# 2005 M/L (56CM) Teramo trade for 58CM?



## compaddict1 (Dec 12, 2008)

I'm looking for a 2005/06 Teramo 58CM frame in perfect condition to trade for a 56CM in like condition.

Many thanks!

Vince


----------



## rocket_man (Oct 17, 2006)

*frame swap?*

Compaddict1 -- 

I might be interested in a frame swap. I have a 2006 Firenze frame (exactly the same frame as the 2006 teramo, compact geometry, and is a size Large). The size large has the 57cm top tube and an equivalent 58cm seat tube). Frame is in good to excellent condition. 

Is your frame a 2006 teramo (brushed finish with red and blue decals)? Or the 2005 with the half-red paint job?

The 2005 and earlier firenze frames were not the same as teramo but the 2006 frame is identical save for the decals.

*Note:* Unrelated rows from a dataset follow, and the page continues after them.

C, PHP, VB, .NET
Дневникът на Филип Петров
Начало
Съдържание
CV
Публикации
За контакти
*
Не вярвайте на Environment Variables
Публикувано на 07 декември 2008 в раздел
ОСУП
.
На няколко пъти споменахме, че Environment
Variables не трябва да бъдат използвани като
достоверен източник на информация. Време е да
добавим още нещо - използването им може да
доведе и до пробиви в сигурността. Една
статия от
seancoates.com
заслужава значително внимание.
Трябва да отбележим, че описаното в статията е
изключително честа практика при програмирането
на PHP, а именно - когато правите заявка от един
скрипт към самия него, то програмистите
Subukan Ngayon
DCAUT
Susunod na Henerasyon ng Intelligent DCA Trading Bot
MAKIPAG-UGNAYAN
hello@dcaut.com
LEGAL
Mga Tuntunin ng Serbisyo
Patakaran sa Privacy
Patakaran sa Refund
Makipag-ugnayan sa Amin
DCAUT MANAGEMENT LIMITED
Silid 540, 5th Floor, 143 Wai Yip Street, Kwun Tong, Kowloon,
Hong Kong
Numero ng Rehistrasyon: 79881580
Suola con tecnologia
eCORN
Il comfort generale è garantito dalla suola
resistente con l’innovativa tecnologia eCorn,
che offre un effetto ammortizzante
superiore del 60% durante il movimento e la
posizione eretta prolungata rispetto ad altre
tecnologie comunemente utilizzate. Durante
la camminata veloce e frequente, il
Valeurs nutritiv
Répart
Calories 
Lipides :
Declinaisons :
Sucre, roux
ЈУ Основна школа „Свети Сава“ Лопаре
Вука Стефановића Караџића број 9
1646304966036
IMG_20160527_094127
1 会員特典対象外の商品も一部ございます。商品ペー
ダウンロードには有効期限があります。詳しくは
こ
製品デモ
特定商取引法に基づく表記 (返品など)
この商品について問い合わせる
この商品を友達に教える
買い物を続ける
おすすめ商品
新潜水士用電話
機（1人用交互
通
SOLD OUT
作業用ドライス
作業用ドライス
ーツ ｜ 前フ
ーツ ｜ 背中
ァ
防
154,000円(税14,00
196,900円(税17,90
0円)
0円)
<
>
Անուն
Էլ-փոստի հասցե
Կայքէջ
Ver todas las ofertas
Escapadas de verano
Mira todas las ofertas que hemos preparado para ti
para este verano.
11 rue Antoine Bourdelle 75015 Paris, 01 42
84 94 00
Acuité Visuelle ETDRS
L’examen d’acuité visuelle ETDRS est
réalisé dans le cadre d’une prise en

How would you work out the logistics of such a swap? I live in Northern Virginia. 


-- Mike R.


----------



## compaddict1 (Dec 12, 2008)

My bike is a 2005 with no finish and white decals just like what is listed on Litepeeds website. 
I would like to find a like frame and model for resale (way in the future I hope). Condiition is important to me as my frame is near perfect.
PM sent as well.

Vince


----------